The World Health Organization reported Wednesday that coronavirus deaths rose by 10% in Europe in the past week, making it the only world region where both covid-19 cases and deaths are steadily increasing. It was the sixth consecutive week that the virus has risen across the continent.

3.1 MILLION NEW CASES

In its weekly report on the pandemic, the U.N. health agency said there were about 3.1 million new cases globally, about a 1% increase from the previous week. Nearly two-thirds of the coronavirus infections -- 1.9 million -- were in Europe, where cases rose by 7%.

The countries with the highest numbers of new cases worldwide were the United States, Russia, Britain, Turkey and Germany.
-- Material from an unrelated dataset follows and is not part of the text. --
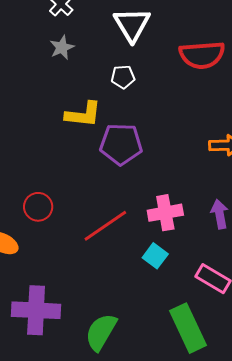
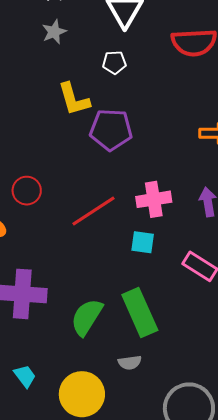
yellow L-shape: (83, 114) -> (74, 99), turned 66
cyan square: (155, 256) -> (143, 242), turned -30
green rectangle: (188, 328) -> (140, 312), moved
The number of weekly covid-19 deaths fell by about 4% worldwide and declined in every region except Europe.

Out of the 61 countries WHO includes in its European region, which includes Russia and stretches to Central Asia, 42% reported a jump in cases of at least 10% over the past week.

In the Americas, WHO said that new weekly cases fell by 5% and deaths declined by 14%, with the highest numbers reported from the United States.

On Tuesday, pharmaceutical company Pfizer asked the U.S. Food and Drug Administration to authorize booster shots of coronavirus vaccines for all adults. WHO has pleaded with countries not to administer more boosters until at least the end of the year; about 60 countries are actively rolling them out.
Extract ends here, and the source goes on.